__Instructions for the task__: The answer should hold only the lines from the one containing "forskjellige yrker." through the one containing "Taiteen Sulattamo ry" in the entries below, copied exactly, without pictures.
________________________
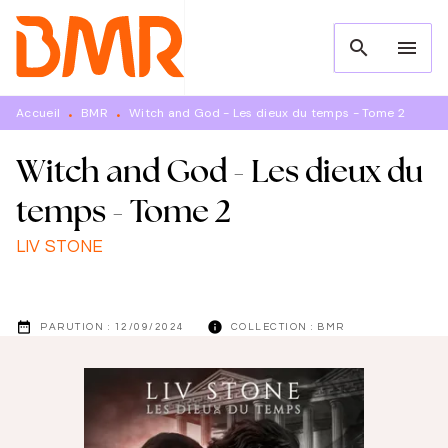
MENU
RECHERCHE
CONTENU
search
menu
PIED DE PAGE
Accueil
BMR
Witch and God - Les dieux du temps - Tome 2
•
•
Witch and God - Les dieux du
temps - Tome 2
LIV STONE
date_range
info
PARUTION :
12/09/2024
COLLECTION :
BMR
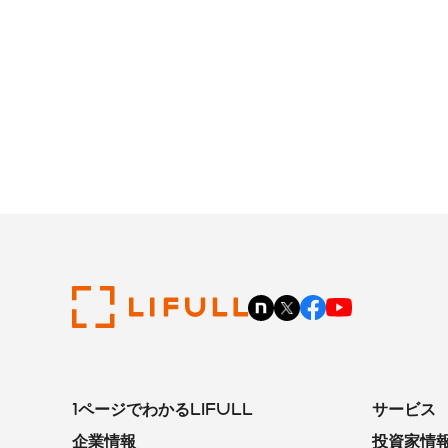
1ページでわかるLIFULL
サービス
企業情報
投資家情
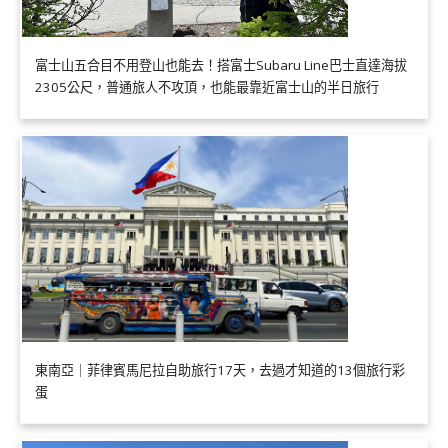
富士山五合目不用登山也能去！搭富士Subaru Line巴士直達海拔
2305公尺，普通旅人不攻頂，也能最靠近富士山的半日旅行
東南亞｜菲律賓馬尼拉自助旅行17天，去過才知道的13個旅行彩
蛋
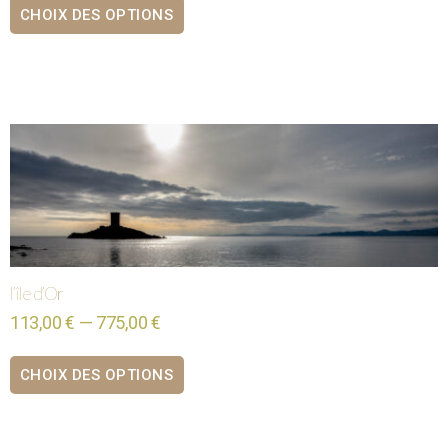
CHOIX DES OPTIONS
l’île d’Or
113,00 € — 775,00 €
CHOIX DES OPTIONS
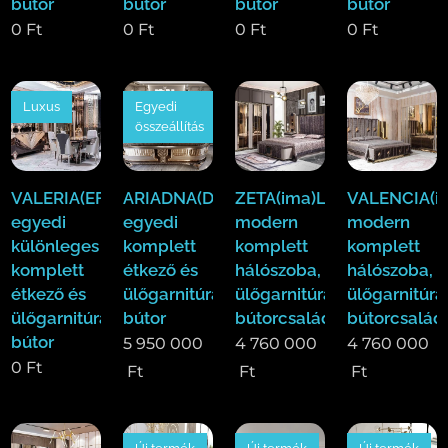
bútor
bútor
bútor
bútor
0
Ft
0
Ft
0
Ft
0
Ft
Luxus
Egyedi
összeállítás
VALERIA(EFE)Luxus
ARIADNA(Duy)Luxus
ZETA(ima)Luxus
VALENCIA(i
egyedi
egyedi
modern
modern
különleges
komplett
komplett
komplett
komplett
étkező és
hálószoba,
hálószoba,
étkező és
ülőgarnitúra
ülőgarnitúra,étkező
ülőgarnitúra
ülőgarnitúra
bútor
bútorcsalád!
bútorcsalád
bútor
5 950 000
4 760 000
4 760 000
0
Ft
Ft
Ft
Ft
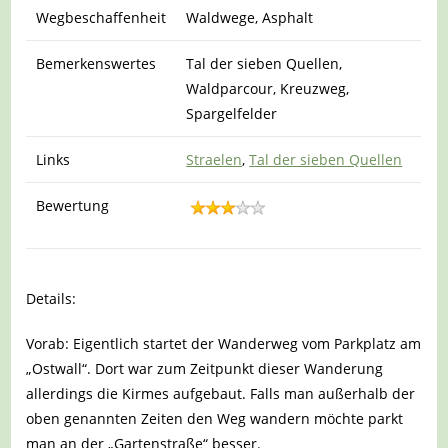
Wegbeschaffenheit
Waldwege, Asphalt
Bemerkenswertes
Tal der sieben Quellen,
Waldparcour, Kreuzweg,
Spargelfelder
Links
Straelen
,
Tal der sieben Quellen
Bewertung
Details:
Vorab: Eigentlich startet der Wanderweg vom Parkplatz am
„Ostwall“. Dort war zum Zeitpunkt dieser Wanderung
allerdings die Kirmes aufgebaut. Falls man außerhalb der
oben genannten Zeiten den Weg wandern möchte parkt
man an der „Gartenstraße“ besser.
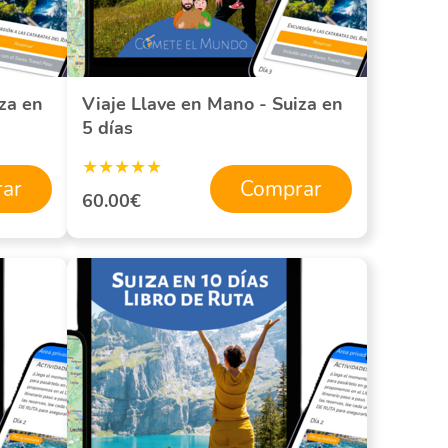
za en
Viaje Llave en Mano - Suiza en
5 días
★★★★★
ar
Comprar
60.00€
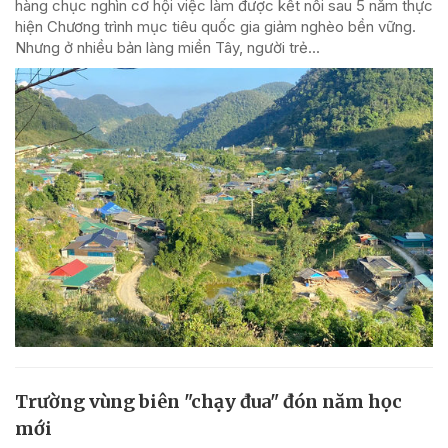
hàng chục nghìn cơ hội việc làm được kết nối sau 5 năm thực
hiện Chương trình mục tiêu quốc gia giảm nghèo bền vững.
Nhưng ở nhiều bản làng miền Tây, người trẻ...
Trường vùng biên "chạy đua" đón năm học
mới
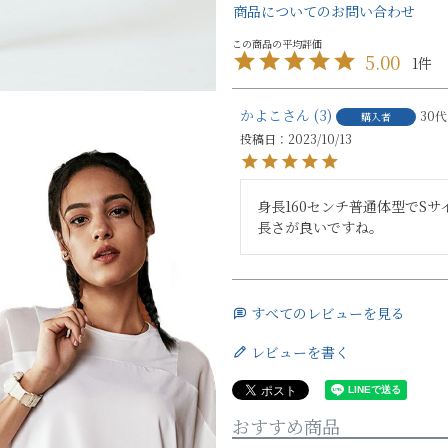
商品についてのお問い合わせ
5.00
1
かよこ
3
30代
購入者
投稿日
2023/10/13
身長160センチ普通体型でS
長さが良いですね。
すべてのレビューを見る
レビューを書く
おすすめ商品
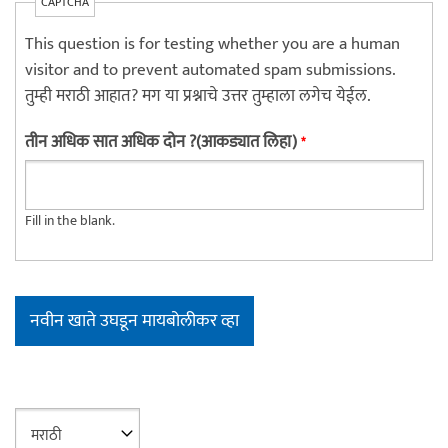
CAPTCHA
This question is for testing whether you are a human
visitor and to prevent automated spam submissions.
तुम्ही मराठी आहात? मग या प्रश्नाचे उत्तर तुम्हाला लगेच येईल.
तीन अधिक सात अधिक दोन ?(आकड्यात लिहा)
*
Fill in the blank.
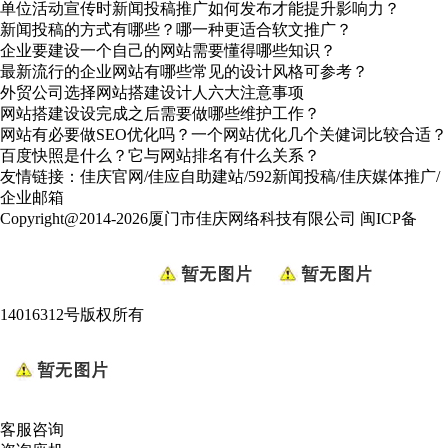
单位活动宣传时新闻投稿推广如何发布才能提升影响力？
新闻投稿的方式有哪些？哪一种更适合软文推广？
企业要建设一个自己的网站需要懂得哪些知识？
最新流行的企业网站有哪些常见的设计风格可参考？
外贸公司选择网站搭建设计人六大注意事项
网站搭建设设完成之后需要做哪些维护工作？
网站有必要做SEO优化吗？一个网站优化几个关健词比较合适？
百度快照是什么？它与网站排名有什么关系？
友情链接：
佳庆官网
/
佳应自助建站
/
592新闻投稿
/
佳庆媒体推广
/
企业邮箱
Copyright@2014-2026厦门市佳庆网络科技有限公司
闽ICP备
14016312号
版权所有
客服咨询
________________________
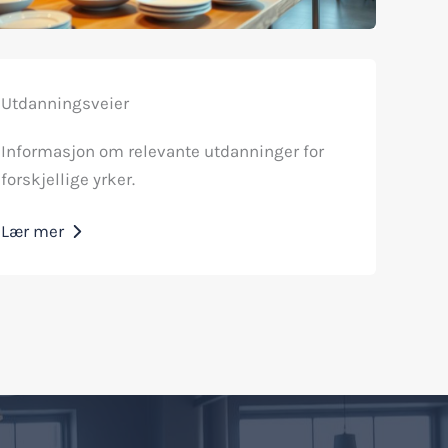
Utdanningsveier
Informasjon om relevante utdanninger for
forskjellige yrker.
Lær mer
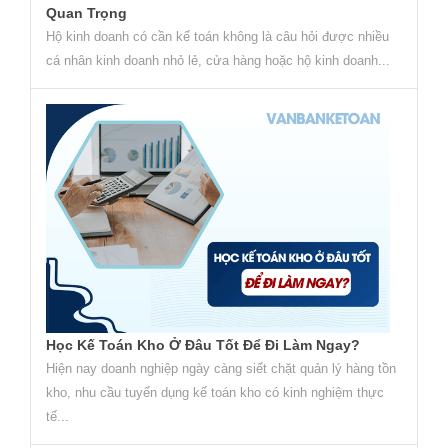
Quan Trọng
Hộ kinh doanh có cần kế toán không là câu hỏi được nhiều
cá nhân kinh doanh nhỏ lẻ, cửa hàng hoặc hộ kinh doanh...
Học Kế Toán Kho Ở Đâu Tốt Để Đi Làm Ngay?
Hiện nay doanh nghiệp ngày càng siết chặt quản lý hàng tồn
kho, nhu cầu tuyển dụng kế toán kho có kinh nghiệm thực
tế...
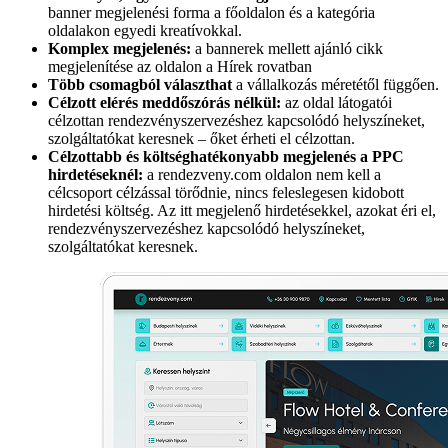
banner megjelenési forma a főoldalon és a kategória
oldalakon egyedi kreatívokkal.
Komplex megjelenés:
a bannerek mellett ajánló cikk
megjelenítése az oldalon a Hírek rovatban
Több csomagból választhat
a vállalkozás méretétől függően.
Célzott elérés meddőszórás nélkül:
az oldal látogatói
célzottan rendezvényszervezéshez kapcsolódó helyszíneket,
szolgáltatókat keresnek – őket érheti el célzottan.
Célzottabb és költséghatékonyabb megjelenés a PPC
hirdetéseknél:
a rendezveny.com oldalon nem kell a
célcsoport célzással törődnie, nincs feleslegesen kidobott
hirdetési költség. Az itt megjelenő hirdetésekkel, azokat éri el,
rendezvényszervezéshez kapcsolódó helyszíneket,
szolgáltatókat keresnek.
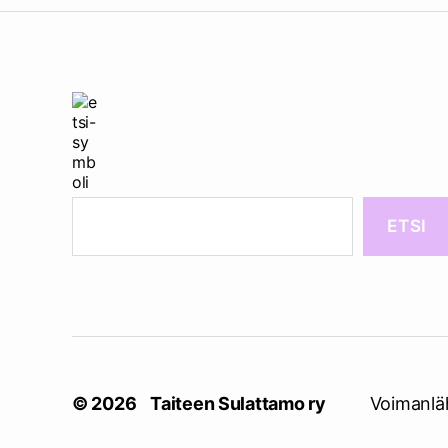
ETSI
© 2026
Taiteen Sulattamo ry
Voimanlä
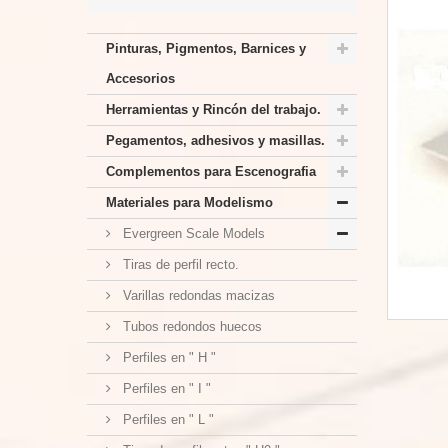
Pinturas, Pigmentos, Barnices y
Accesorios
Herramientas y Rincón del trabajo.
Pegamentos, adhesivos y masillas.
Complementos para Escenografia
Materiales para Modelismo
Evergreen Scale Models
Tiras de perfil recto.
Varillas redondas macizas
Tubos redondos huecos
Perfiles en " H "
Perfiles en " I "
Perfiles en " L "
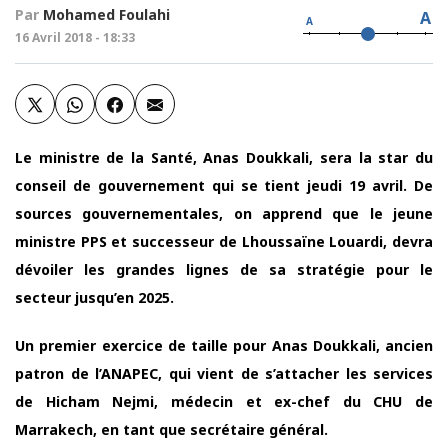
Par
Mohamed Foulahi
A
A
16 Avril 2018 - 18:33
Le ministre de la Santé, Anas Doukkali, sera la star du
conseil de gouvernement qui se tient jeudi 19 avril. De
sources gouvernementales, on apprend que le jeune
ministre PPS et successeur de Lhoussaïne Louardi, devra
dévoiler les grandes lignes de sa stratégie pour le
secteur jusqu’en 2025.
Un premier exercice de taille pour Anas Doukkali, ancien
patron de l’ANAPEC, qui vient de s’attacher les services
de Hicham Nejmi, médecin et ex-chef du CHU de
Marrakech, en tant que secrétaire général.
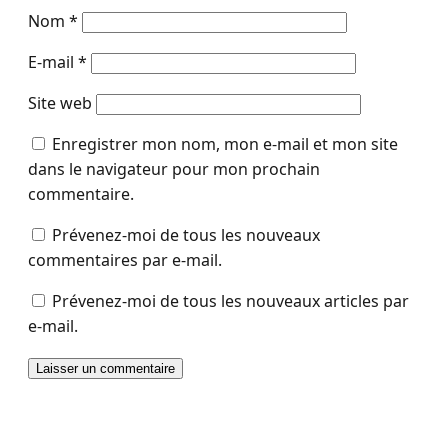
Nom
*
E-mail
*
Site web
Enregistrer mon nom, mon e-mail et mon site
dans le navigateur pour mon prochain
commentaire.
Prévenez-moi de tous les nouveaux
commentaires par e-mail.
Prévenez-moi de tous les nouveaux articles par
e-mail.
________________________
__Solution for this task__:
forskjellige yrker.
Lær mer
Quan Trọng
Hộ kinh doanh có cần kế toán không là câu hỏi được nhiều
cá nhân kinh doanh nhỏ lẻ, cửa hàng hoặc hộ kinh doanh...
Học Kế Toán Kho Ở Đâu Tốt Để Đi Làm Ngay?
Hiện nay doanh nghiệp ngày càng siết chặt quản lý hàng tồn
kho, nhu cầu tuyển dụng kế toán kho có kinh nghiệm thực
tế...
banner megjelenési forma a főoldalon és a kategória
oldalakon egyedi kreatívokkal.
Komplex megjelenés:
a bannerek mellett ajánló cikk
megjelenítése az oldalon a Hírek rovatban
Több csomagból választhat
a vállalkozás méretétől függően.
Célzott elérés meddőszórás nélkül:
az oldal látogatói
célzottan rendezvényszervezéshez kapcsolódó helyszíneket,
szolgáltatókat keresnek – őket érheti el célzottan.
Célzottabb és költséghatékonyabb megjelenés a PPC
hirdetéseknél:
a rendezveny.com oldalon nem kell a
célcsoport célzással törődnie, nincs feleslegesen kidobott
hirdetési költség. Az itt megjelenő hirdetésekkel, azokat éri el,
rendezvényszervezéshez kapcsolódó helyszíneket,
szolgáltatókat keresnek.
ETSI
© 2026
Taiteen Sulattamo ry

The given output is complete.